REQUIRED WORK:
Leaving out the pictures, please retype each record exactly.

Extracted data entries
★ ★ ★ ★

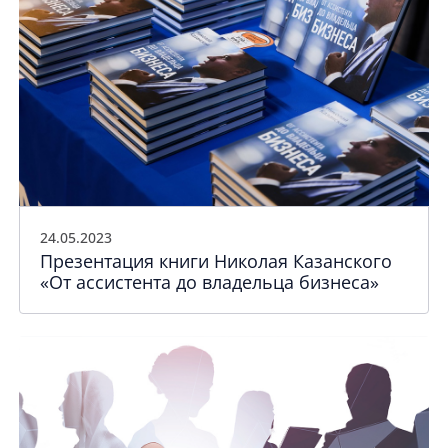
24.05.2023
Презентация книги Николая Казанского
«От ассистента до владельца бизнеса»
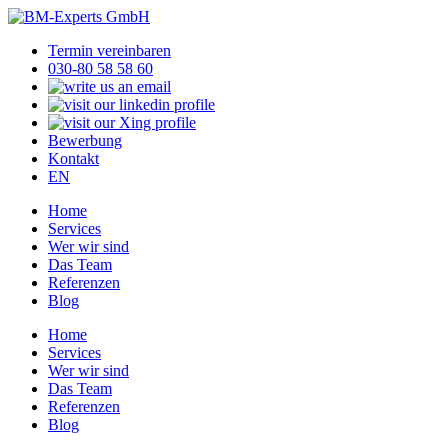
Termin vereinbaren
030-80 58 58 60
Bewerbung
Kontakt
EN
Home
Services
Wer wir sind
Das Team
Referenzen
Blog
Home
Services
Wer wir sind
Das Team
Referenzen
Blog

★ ★ ★ ★

RESPONSE FOR THIS EXERCISE:
24.05.2023
Презентация книги Николая Казанского
«От ассистента до владельца бизнеса»
Termin vereinbaren
030-80 58 58 60
Bewerbung
Kontakt
EN
Home
Services
Wer wir sind
Das Team
Referenzen
Blog
Home
Services
Wer wir sind
Das Team
Referenzen
Blog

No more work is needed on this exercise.